## TASK GOAL
Transcribe the data below verbatim from the line with "Articoli in questa sezione" to the line with "Schnürsenkel". Include both of those lines.

== Segment start ==

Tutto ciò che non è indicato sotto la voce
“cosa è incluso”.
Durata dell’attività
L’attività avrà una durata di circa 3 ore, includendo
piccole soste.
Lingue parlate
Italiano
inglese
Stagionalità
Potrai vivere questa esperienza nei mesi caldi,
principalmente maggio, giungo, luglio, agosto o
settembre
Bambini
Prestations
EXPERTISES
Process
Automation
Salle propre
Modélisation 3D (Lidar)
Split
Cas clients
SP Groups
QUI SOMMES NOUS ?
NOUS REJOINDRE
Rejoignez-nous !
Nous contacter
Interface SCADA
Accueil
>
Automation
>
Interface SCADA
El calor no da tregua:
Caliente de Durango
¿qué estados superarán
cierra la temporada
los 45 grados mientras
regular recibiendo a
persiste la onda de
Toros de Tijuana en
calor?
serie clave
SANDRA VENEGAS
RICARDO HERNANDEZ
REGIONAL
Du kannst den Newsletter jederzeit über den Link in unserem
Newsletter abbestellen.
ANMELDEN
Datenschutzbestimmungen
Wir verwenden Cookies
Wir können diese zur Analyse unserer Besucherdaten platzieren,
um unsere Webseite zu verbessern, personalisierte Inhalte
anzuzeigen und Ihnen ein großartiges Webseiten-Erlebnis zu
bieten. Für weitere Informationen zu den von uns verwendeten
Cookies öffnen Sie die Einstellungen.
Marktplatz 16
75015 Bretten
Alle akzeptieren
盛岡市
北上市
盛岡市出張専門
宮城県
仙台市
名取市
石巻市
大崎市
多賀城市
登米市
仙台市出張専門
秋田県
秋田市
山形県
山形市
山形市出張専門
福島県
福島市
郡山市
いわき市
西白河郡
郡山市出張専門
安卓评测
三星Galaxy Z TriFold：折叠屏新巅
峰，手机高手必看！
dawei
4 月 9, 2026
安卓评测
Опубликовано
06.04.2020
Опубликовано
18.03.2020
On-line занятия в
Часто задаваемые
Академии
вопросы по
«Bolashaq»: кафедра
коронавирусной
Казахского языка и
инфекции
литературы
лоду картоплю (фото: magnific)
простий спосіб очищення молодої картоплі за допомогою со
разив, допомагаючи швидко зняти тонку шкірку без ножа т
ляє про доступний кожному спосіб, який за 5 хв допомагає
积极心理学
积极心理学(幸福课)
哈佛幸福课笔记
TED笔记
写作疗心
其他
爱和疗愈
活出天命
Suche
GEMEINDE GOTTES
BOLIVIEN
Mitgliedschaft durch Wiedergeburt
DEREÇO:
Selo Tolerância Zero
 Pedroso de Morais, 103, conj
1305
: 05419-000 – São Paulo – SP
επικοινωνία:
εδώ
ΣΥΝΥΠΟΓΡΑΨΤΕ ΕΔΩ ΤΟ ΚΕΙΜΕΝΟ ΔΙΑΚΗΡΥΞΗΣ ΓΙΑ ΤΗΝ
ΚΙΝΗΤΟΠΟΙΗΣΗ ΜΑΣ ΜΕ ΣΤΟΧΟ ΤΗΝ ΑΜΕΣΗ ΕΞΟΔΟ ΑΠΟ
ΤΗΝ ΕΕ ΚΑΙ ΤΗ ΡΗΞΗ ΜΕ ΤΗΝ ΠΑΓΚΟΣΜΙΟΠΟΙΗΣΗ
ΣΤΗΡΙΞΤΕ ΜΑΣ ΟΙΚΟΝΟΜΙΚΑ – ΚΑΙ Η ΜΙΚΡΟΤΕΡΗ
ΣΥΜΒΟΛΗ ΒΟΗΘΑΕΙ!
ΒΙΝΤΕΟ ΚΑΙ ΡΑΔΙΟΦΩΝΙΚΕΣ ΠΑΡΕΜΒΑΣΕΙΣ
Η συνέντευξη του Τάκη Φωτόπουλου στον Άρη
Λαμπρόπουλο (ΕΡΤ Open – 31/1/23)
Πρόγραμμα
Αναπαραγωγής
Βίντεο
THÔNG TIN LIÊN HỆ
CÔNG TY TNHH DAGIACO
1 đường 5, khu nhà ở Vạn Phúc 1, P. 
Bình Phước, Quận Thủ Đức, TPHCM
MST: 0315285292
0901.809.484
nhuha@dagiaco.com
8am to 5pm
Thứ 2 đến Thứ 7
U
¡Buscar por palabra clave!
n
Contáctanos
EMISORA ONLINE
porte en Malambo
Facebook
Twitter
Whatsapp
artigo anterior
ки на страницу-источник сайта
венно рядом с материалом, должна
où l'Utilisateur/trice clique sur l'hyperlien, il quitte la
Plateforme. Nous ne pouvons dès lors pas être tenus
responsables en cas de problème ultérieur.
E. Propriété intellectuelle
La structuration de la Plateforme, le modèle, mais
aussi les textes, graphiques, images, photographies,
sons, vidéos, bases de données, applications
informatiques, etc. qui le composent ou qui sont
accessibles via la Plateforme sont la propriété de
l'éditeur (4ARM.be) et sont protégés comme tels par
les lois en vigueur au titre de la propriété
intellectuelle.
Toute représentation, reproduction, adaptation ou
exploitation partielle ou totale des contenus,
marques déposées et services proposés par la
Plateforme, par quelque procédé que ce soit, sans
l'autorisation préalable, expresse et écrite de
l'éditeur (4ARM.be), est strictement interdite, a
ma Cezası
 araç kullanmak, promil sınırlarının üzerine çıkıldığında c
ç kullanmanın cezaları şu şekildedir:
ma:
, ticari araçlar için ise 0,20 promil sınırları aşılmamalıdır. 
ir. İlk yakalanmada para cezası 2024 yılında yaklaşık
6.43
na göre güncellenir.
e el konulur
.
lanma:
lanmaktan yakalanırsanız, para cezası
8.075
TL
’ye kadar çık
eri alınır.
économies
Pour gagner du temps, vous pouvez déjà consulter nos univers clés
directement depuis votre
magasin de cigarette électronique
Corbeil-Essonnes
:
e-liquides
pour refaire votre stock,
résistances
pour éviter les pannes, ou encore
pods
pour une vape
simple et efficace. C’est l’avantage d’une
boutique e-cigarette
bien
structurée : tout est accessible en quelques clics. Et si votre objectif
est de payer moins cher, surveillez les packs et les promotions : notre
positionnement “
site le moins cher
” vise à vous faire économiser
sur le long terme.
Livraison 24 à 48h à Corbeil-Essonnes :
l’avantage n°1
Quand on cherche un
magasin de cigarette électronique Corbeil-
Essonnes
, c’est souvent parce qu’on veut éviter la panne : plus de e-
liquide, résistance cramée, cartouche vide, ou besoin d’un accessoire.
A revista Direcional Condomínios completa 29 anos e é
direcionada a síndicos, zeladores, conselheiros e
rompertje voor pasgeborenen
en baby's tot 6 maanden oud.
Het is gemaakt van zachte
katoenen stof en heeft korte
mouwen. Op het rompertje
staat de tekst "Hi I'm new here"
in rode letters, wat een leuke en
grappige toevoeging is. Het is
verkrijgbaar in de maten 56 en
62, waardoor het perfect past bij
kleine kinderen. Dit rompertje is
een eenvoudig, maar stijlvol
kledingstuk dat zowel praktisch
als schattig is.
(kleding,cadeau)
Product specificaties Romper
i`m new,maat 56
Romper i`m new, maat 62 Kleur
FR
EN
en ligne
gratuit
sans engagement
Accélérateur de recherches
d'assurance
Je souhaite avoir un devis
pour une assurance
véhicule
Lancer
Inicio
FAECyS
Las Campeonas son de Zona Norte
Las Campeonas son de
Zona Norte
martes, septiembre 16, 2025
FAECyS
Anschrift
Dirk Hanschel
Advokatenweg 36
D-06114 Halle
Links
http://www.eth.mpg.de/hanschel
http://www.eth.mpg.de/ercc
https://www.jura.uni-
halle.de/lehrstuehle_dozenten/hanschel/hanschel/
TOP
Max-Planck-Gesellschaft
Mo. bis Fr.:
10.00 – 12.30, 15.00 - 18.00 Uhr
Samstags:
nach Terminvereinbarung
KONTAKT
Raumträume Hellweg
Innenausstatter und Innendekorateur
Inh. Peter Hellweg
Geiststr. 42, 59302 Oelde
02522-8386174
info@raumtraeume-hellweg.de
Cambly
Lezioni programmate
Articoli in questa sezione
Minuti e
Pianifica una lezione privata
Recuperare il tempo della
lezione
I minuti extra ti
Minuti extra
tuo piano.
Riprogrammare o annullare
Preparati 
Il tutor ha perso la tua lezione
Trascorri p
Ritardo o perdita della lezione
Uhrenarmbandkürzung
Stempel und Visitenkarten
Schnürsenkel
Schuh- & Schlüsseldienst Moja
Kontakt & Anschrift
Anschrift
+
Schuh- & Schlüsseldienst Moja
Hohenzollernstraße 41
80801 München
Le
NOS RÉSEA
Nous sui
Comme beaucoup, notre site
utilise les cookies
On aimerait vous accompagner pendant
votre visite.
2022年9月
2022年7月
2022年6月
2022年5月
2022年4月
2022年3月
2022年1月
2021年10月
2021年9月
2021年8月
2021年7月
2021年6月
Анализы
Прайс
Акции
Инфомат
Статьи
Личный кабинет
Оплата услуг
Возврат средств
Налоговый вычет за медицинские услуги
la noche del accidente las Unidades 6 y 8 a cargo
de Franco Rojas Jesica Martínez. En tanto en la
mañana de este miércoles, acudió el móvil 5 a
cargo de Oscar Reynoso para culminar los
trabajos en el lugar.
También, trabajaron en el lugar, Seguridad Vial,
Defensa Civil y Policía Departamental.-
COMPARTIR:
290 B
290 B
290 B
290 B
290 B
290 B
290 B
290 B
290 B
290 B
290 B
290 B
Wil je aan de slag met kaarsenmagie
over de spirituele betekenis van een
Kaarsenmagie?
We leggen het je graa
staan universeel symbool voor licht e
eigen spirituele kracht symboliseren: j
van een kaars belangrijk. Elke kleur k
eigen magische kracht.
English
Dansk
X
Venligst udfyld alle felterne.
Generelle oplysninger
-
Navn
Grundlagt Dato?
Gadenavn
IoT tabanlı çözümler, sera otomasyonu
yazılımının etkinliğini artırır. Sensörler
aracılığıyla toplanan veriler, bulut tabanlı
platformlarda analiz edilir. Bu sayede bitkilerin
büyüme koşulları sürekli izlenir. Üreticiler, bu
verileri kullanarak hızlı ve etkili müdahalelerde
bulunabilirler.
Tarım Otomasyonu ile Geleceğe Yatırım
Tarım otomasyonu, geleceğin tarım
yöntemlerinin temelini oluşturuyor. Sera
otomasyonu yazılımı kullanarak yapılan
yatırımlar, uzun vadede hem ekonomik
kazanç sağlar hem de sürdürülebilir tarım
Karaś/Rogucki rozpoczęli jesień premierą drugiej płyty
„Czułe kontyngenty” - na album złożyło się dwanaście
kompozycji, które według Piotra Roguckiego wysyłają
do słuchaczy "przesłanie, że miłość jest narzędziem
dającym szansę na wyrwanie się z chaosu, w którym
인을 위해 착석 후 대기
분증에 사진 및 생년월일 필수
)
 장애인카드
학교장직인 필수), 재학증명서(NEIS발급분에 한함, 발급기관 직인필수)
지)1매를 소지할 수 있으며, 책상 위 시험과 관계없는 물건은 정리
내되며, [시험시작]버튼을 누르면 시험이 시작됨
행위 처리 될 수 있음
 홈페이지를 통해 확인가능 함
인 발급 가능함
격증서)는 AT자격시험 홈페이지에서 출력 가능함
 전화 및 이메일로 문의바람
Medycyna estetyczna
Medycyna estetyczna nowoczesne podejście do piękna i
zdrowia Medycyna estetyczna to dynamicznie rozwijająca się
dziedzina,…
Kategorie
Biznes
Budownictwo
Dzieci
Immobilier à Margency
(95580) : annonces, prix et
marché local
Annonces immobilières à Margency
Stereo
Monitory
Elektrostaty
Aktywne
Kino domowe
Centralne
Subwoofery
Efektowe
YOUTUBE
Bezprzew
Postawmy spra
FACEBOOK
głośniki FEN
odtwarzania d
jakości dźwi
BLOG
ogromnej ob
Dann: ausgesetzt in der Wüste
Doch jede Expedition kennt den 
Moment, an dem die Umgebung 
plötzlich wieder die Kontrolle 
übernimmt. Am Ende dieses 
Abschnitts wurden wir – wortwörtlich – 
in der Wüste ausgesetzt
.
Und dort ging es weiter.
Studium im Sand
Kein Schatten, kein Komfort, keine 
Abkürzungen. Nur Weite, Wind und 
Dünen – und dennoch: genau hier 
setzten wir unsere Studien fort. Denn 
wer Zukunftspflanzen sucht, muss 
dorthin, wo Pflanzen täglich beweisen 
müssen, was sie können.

== Segment end ==

## SOLUTION
Articoli in questa sezione
Minuti e
Pianifica una lezione privata
Recuperare il tempo della
lezione
I minuti extra ti
Minuti extra
tuo piano.
Riprogrammare o annullare
Preparati 
Il tutor ha perso la tua lezione
Trascorri p
Ritardo o perdita della lezione
Uhrenarmbandkürzung
Stempel und Visitenkarten
Schnürsenkel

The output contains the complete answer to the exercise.